The band began performing in DeKalb in March, 1988 and continued through the end of the spring semester, Parton said. A smaller group played regularly during the summer. The entire group is back together again for the fall semester.

The band plays every Thursday evening at Daddio’s Shamrock, 142 E. Lincoln Hwy.

The band will continue to play until the end of the semester, Parton said.

“The Shamrock is the only place that could fit the big band,” Parton said. The band consists of eighteen members.

Parton said he brought his band to DeKalb to enable other NIU students and non-students to gain sight reading experience that might be valuable to them.

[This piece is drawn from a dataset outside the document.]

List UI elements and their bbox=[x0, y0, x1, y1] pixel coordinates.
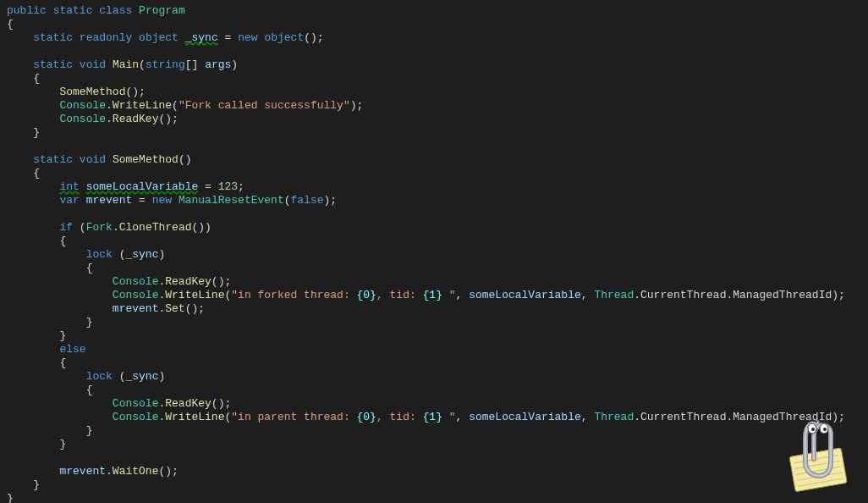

About half of the band members are NIU students and the rest includes former NIU students and an NIU professor.

“We play a wide variety of music including Thad Jones, Woody Herman and the Bob Mintzer Big Band that has three C.D.‘s (compact discs) out right now,” Parton said.

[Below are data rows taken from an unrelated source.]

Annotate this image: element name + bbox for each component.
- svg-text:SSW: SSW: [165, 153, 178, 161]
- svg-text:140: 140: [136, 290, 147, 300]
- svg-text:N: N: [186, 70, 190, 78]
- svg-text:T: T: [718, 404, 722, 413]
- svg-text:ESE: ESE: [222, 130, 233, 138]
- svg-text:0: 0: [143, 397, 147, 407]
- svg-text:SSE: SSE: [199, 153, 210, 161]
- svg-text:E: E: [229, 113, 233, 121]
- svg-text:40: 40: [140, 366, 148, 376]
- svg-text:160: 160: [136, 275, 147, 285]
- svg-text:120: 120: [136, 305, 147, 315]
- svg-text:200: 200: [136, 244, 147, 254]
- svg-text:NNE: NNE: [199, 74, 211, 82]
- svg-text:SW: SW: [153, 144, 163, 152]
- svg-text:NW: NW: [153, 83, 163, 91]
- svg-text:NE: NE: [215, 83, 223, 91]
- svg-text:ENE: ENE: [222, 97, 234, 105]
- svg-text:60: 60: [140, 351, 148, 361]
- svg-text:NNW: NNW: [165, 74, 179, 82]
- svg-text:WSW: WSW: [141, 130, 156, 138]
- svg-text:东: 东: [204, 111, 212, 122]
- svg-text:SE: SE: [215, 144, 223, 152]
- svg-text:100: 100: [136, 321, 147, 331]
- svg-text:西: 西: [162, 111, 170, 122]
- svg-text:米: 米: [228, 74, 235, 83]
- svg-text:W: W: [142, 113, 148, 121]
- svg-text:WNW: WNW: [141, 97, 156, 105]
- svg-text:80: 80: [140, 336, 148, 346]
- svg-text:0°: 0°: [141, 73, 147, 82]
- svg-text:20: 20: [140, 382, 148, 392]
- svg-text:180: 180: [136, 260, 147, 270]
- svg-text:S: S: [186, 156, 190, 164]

“We try to aim to please everyone, but we do a lot of things we really like doing. We’re more of a rehearsal band,” Parton said.

“It’s an outlet for our frustrations to play what we want and have a good time,” he said.

During the summer, the band gained a following consisting mainly of town residents, Parton said. “Now that school has started, there is a bigger crowd,” Parton said.

Tom Link, NIU student and big band member, said the larger crowd consists of a lot of student musicians and friends of the band members.

“I joined (the big band) because all of the players are really good and it’s a good chance to play without spending a lot of time practicing,” Link said.

He said playing in the band allows the members to be relaxed, and it does not include the pressure that is associated with the “high paying jobs.”

Link said he plays the same type of music in the big band as in the NIU Jazz Ensemble, but his involvement in the big band is “completely different and can’t be compared to the classroom.”

Al Broholm, NIU student and big band member, said, “It is similar to school as far as music and talent goes, but it is a different scene.

“It’s (the Jazztech Big Band) an excellent big band and there really hasn’t been any regular live jazz in DeKalb. I know there are a lot of listeners,” Broholm said.

“We are probably one their (DeKalb’s) better big bands and maybe even as far as the Chicagoland area,” Broholm said.

“A lot of people preclassify the big bands and think of Glenn Miller and Benny Goodman. We’re not like that. We have a lot more modern and interesting sound, combining jazz with pop, rock and contemporary music.”

“A lot of people preclassify the big bands and think of Glenn Miller and Benny Goodman. We’re not like that. We have a lot more modern and interesting sound, combining jazz with pop, rock and contemporary music.”